[Start of section]
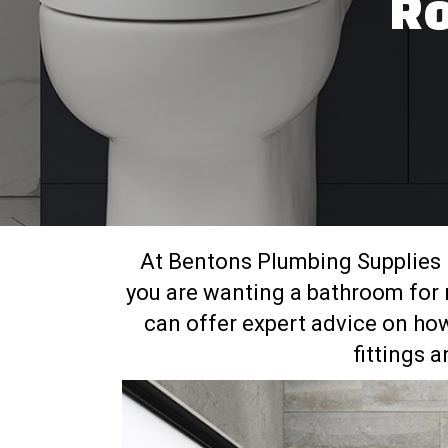
Ro
At Bentons Plumbing Supplies
you are wanting a bathroom for r
can offer expert advice on how
fittings 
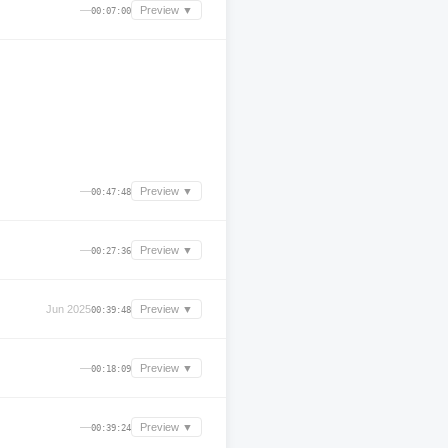
—
Preview ▼
00:07:00
—
Preview ▼
00:47:48
—
Preview ▼
00:27:36
Jun 2025
Preview ▼
00:39:48
—
Preview ▼
00:18:09
—
Preview ▼
00:39:24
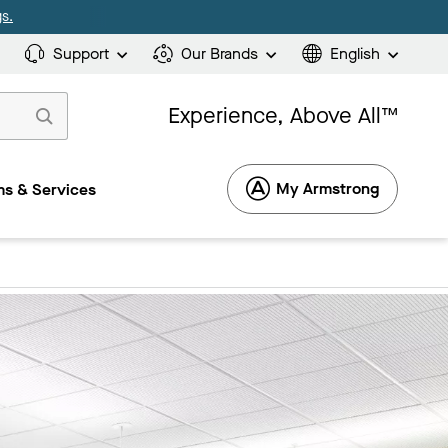
s.
Support
Our Brands
English
Experience, Above All™
My Armstrong
s & Services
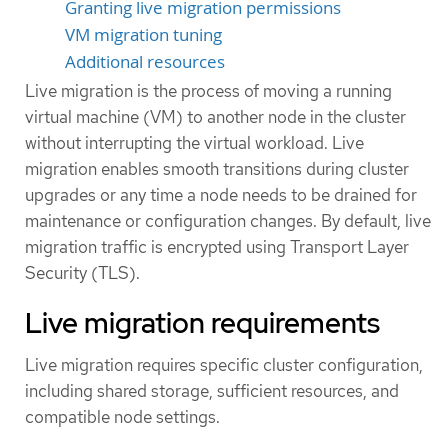
Granting live migration permissions
VM migration tuning
Additional resources
Live migration is the process of moving a running
virtual machine (VM) to another node in the cluster
without interrupting the virtual workload. Live
migration enables smooth transitions during cluster
upgrades or any time a node needs to be drained for
maintenance or configuration changes. By default, live
migration traffic is encrypted using Transport Layer
Security (TLS).
Live migration requirements
Live migration requires specific cluster configuration,
including shared storage, sufficient resources, and
compatible node settings.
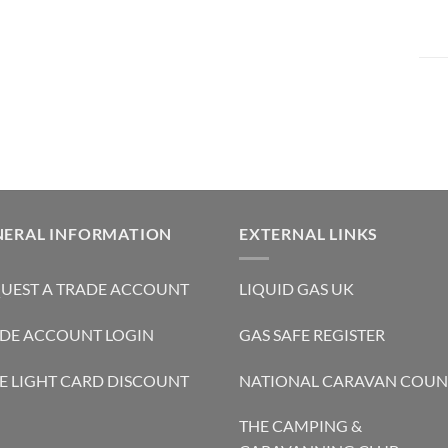
NERAL INFORMATION
EXTERNAL LINKS
UEST A TRADE ACCOUNT
LIQUID GAS UK
DE ACCOUNT LOGIN
GAS SAFE REGISTER
E LIGHT CARD DISCOUNT
NATIONAL CARAVAN COUN
THE CAMPING &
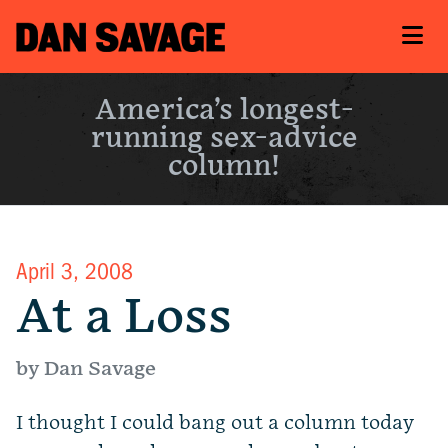
America’s longest-
running sex-advice
column!
April 3, 2008
At a Loss
by Dan Savage
I thought I could bang out a column today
[End of section]
» WHAT YOU HAVE TO DO: From the first line to the last, copy the records above exactly and drop any pictures.

» TASK SOLUTION:
Ro
At Bentons Plumbing Supplies
you are wanting a bathroom for r
can offer expert advice on how
fittings 
—
Preview ▼
00:07:00
—
Preview ▼
00:47:48
—
Preview ▼
00:27:36
Jun 2025
Preview ▼
00:39:48
—
Preview ▼
00:18:09
—
Preview ▼
00:39:24
s.
Support
Our Brands
English
Experience, Above All™
My Armstrong
s & Services
Granting live migration permissions
VM migration tuning
Additional resources
Live migration is the process of moving a running
virtual machine (VM) to another node in the cluster
without interrupting the virtual workload. Live
migration enables smooth transitions during cluster
upgrades or any time a node needs to be drained for
maintenance or configuration changes. By default, live
migration traffic is encrypted using Transport Layer
Security (TLS).
Live migration requirements
Live migration requires specific cluster configuration,
including shared storage, sufficient resources, and
compatible node settings.
NERAL INFORMATION
EXTERNAL LINKS
UEST A TRADE ACCOUNT
LIQUID GAS UK
DE ACCOUNT LOGIN
GAS SAFE REGISTER
E LIGHT CARD DISCOUNT
NATIONAL CARAVAN COUN
THE CAMPING &
America’s longest-
running sex-advice
column!
April 3, 2008
At a Loss
by Dan Savage
I thought I could bang out a column today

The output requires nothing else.